Note the 0x4002 attribute is read and crash may happen when processing the response:

else if (ia->id() == 0x4002) // color loop active
{
    if (RStateEffectValuesMueller.indexOf(lightNode->toString(RStateEffect), 0) <= 1)
    {
        lightNode->setValue(RStateEffect, RStateEffectValues[ia->numericValue().u8]);
    }
}

Here the RStateEffectValues[ia->numericValue().u8] is a bit optimistic and expects the index will be less than 2 (the array only has two strings).

So this is an DDF?

Nvm, just noticed the pr. Nice catch

manup commented 1 month ago

It's part of the legacy code. A device driven by DDF never hits this code. So another todo is to make a DDF for the device which got hit here.

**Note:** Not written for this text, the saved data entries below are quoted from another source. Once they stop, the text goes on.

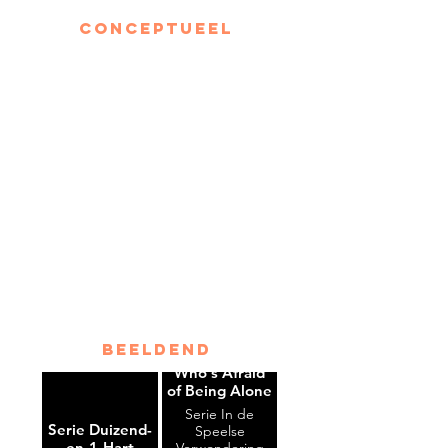
conceptueel
beeldend
Who`s Afraid
of Being Alone
Serie In de
Serie Duizend-
Speelse
en-1-Hart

arjannv commented 1 month ago

Oh I think I know where it happened. I set a Gledopto mini led strip dimmer to a color loop, and probably that is when it started to crash. I’ll try to adapt a DDF and see if it fixes the crash. Thank you all for finding this so quickly!

arjannv commented 1 month ago

So I tried to adapt a DDF between crashes, but I couldn't make it work. However, deleting the device 0xA4C1386A0100524E (Gledopto GL-C-008P) solved the issue temporarily. I will try to re-add the device and see if I can make it work in the next few days. Btw, while looking at the cluster info of the device in the GUI, it always crashed when I tried to read the attributies of cluster 0x0300.

manup commented 1 month ago

Makes sense the attribute belongs to the color cluster. In case a DDF is active which matches by modelid and manufacturer name, the faulty code in updateLightNode() shouldn't be executed.

MaStahl84 commented 1 month ago

Oh I think I know where it happened. I set a Gledopto mini led strip dimmer to a color loop, and probably that is when it started to crash. I’ll try to adapt a DDF and see if it fixes the crash. Thank you all for finding this so quickly!

@arjannv I have exacty the the same problem, with the same Geldopto (GL-C-008P). When I start a ColorLoop on that device, Deconz chrashes. Restart of Ubuntu (virtual maschine) with Deconz, it will run for round about 30 seconds, and then it crashes again. The problem can be solved, when i restart the Gledopto Controller (cold restart). The next time i start a CololrLoop on that Controller, Deconz crashes again, until i restart the GledoptoController again.

When there are special Logs needed, led me know.

arjannv commented 1 month ago

The problem can be solved, when i restart the Gledopto Controller (cold restart).

Thanks! Good to know that it can be temporarily solved by restarting the dimmer. That will help to try to create a DDF :) Alternatively, we can also wait for the updated version of DeConz..

manup commented 1 month ago

The fix for the crash is now available v2.28.0-beta

If you can confiorm it works, I'd suggest to close this issue and make a separate device request issue to create a DDF for the Gledopto GL-C-008P (see wiki/Request-Device-Support). With that we can move away from the legacy code the device is currently using.

arjannv commented 1 month ago

Great, thanks! I've just installed the update and checked if I can use the colorloop effect and that worked!